EXERCISE MATERIAL
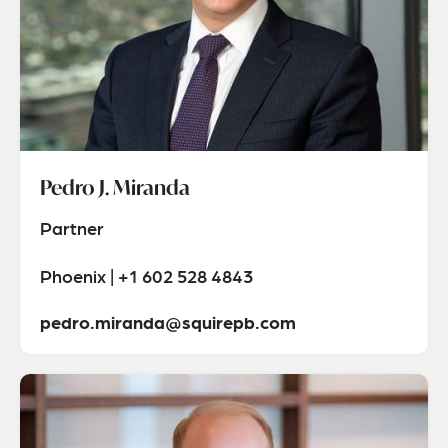
Pedro J. Miranda
Partner
Phoenix | +1 602 528 4843
pedro.miranda@squirepb.com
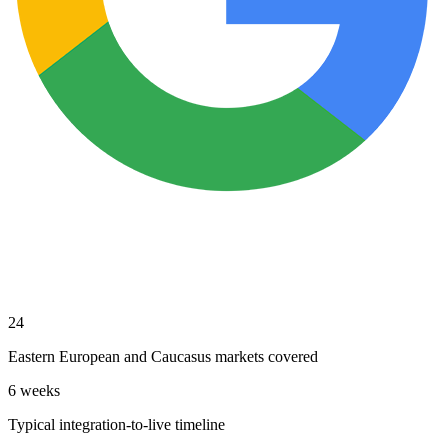
24
Eastern European and Caucasus markets covered
6 weeks
Typical integration-to-live timeline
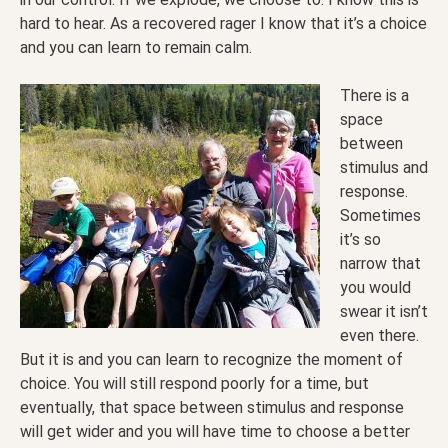
hard to hear. As a recovered rager I know that it’s a choice
and you can learn to remain calm.
There is a
space
between
stimulus and
response.
Sometimes
it’s so
narrow that
you would
swear it isn’t
even there.
But it is and you can learn to recognize the moment of
choice. You will still respond poorly for a time, but
eventually, that space between stimulus and response
will get wider and you will have time to choose a better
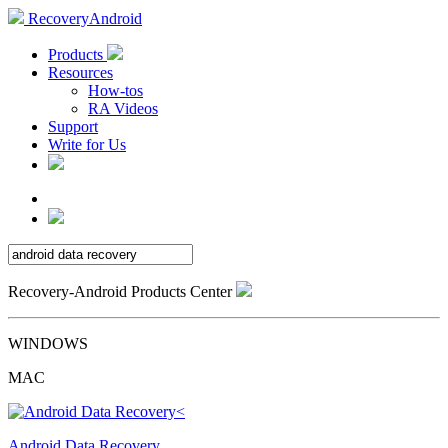
RecoveryAndroid
Products
Resources
How-tos
RA Videos
Support
Write for Us
Recovery-Android Products Center
WINDOWS
MAC
Android Data Recovery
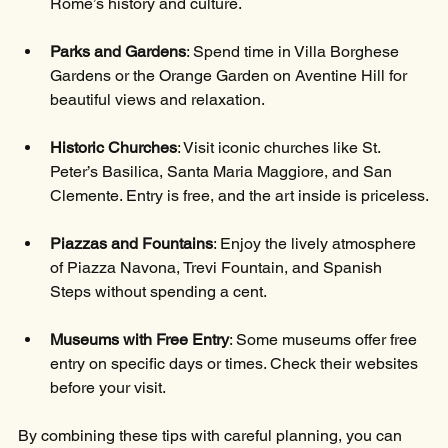
Rome’s history and culture.
Parks and Gardens
: Spend time in Villa Borghese 
Gardens or the Orange Garden on Aventine Hill for 
beautiful views and relaxation.
Historic Churches
: Visit iconic churches like St. 
Peter’s Basilica, Santa Maria Maggiore, and San 
Clemente. Entry is free, and the art inside is priceless.
Piazzas and Fountains
: Enjoy the lively atmosphere 
of Piazza Navona, Trevi Fountain, and Spanish 
Steps without spending a cent.
Museums with Free Entry
: Some museums offer free 
entry on specific days or times. Check their websites 
before your visit.
By combining these tips with careful planning, you can 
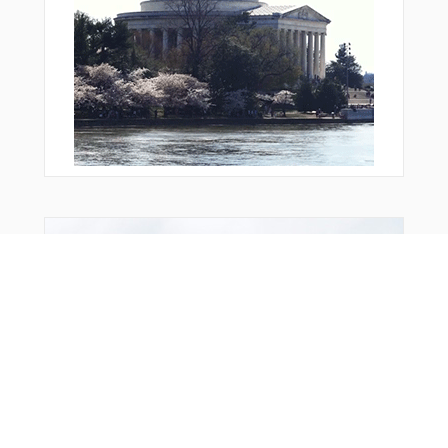
You Might Also Like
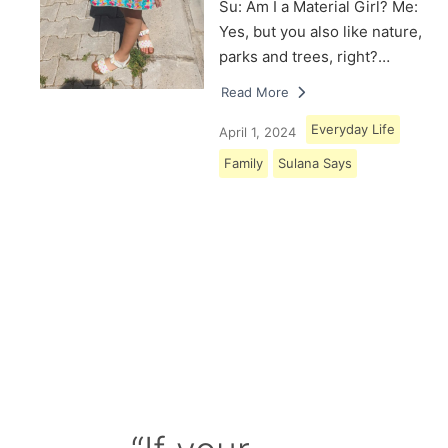
Su: Am I a Material Girl? Me:
Yes, but you also like nature,
parks and trees, right?…
Read More
Everyday Life
April 1, 2024
Family
Sulana Says
Load More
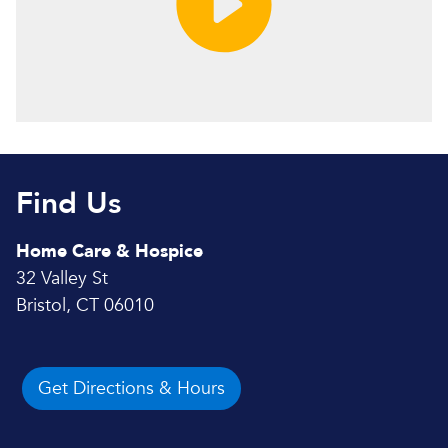
Find Us
Home Care & Hospice
32 Valley St
Bristol, CT 06010
Get Directions & Hours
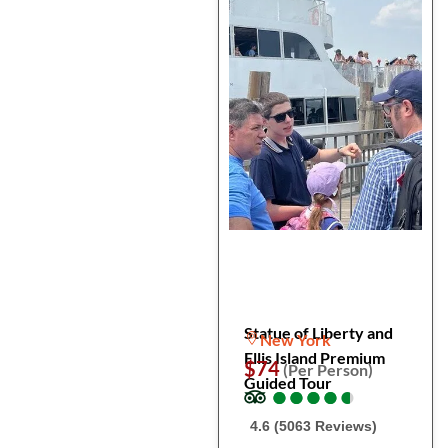
Statue of Liberty and
New York
Ellis Island Premium
$74
(Per Person)
Guided Tour
●
●
●
●
●
●
●
●
●
●
4.6 (5063 Reviews)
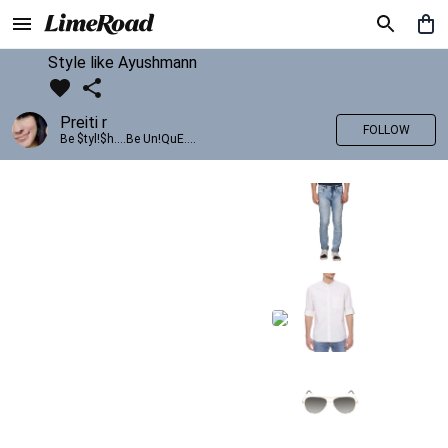
Style like Ayushmann
Preiti r
FOLLOW
Be $tyl!$h....Be Un!QuE....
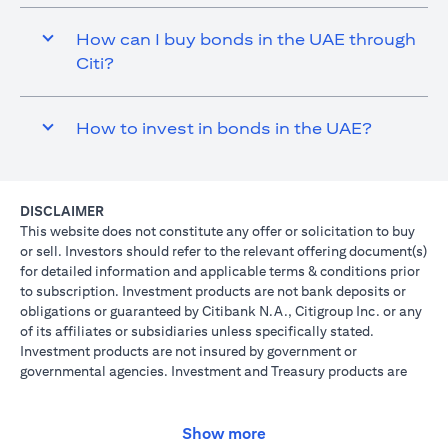
How can I buy bonds in the UAE through
Citi?
How to invest in bonds in the UAE?
DISCLAIMER
This website does not constitute any offer or solicitation to buy
or sell. Investors should refer to the relevant offering document(s)
for detailed information and applicable terms & conditions prior
to subscription. Investment products are not bank deposits or
obligations or guaranteed by Citibank N.A., Citigroup Inc. or any
of its affiliates or subsidiaries unless specifically stated.
Investment products are not insured by government or
governmental agencies. Investment and Treasury products are
subject to Investment risk, including possible loss of principal
amount invested. Past performance is not indicative of future
results: prices can go up or down. Investors investing in
Show more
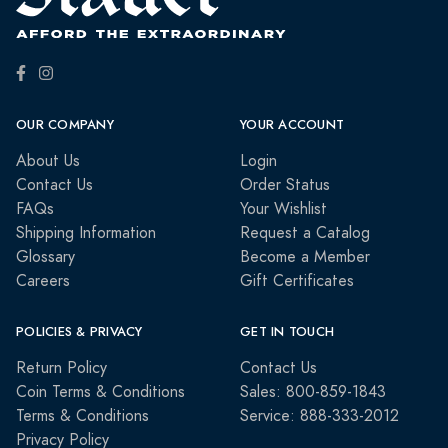
OUR COMPANY
YOUR ACCOUNT
About Us
Login
Contact Us
Order Status
FAQs
Your Wishlist
Shipping Information
Request a Catalog
Glossary
Become a Member
Careers
Gift Certificates
POLICIES & PRIVACY
GET IN TOUCH
Return Policy
Contact Us
Coin Terms & Conditions
Sales: 800-859-1843
Terms & Conditions
Service: 888-333-2012
Privacy Policy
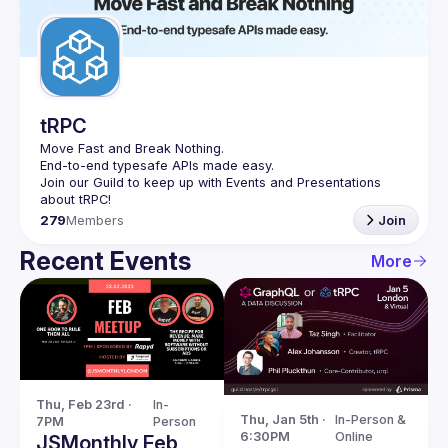
tRPC
Move Fast and Break Nothing.
End-to-end typesafe APIs made easy.
Join our Guild to keep up with Events and Presentations 
279
Members
Join
Recent Events
More
Thu, Feb 23rd · 
In-
Thu, Jan 5th · 
In-Person & 
7PM
Person
6:30PM
Online
JSMonthly Feb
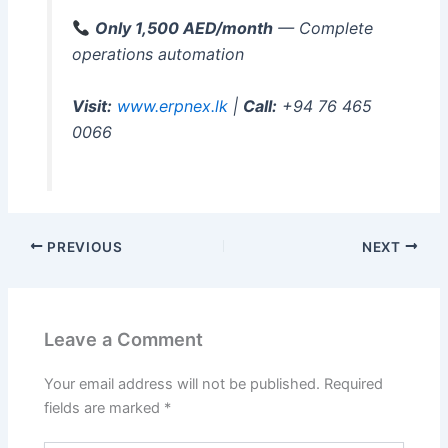
Only 1,500 AED/month
— Complete
operations automation
Visit:
www.erpnex.lk
|
Call:
+94 76 465
0066
PREVIOUS
NEXT
Leave a Comment
Your email address will not be published.
Required
fields are marked
*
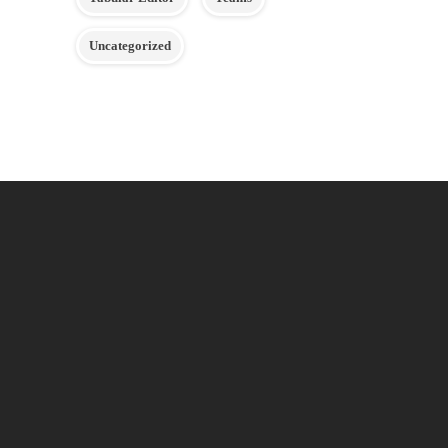
Uncategorized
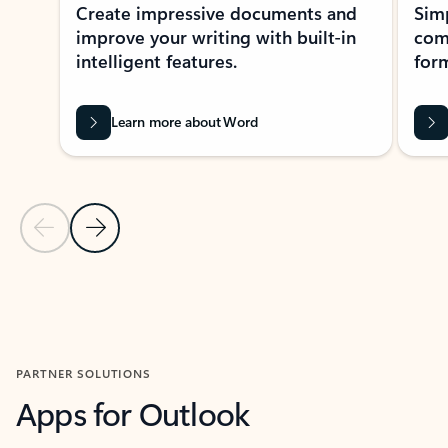
Create impressive documents and
Sim
improve your writing with built-in
com
intelligent features.
form
Learn more about Word
Previous Slide
Next Slide
Back to MICROSOFT 365 APPS carousel section
PARTNER SOLUTIONS
Apps for Outlook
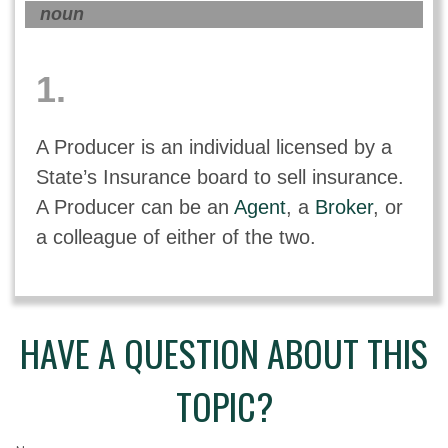
noun
1.
A Producer is an individual licensed by a
State’s Insurance board to sell insurance.
A Producer can be an
Agent
, a
Broker
, or
a colleague of either of the two.
HAVE A QUESTION ABOUT THIS
TOPIC?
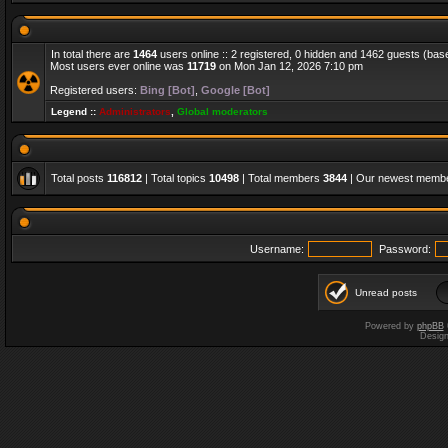
In total there are
1464
users online :: 2 registered, 0 hidden and 1462 guests (bas
Most users ever online was
11719
on Mon Jan 12, 2026 7:10 pm
Registered users:
Bing [Bot]
,
Google [Bot]
Legend ::
Administrators
,
Global moderators
Total posts
116812
| Total topics
10498
| Total members
3844
| Our newest memb
Username:
Password:
Unread posts
Powered by
phpBB
Desig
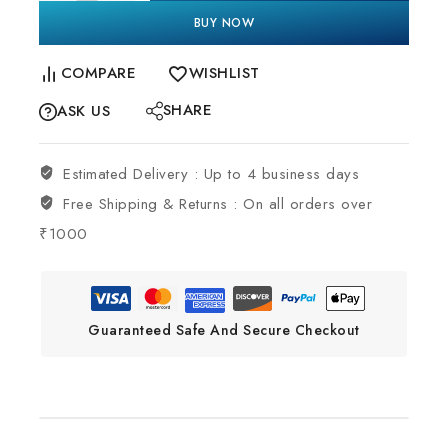
BUY NOW
COMPARE
WISHLIST
SHARE
ASK US
Estimated Delivery :
Up to 4 business days
Free Shipping & Returns :
On all orders over
₹1000
Guaranteed Safe And Secure Checkout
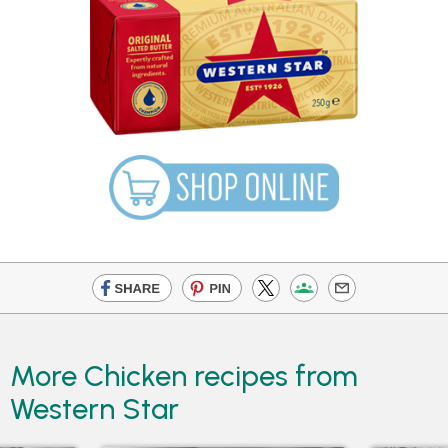
More Chicken recipes from
Western Star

ABOUT THIS EXERCISE
Return the lines from the one that contains "On all orders over" through the final line of the listing above, inclusive. Transcribe them exactly and drop the pictures.

OUTPUT OF THE EXERCISE
On all orders over
₹1000
Guaranteed Safe And Secure Checkout
More Chicken recipes from
Western Star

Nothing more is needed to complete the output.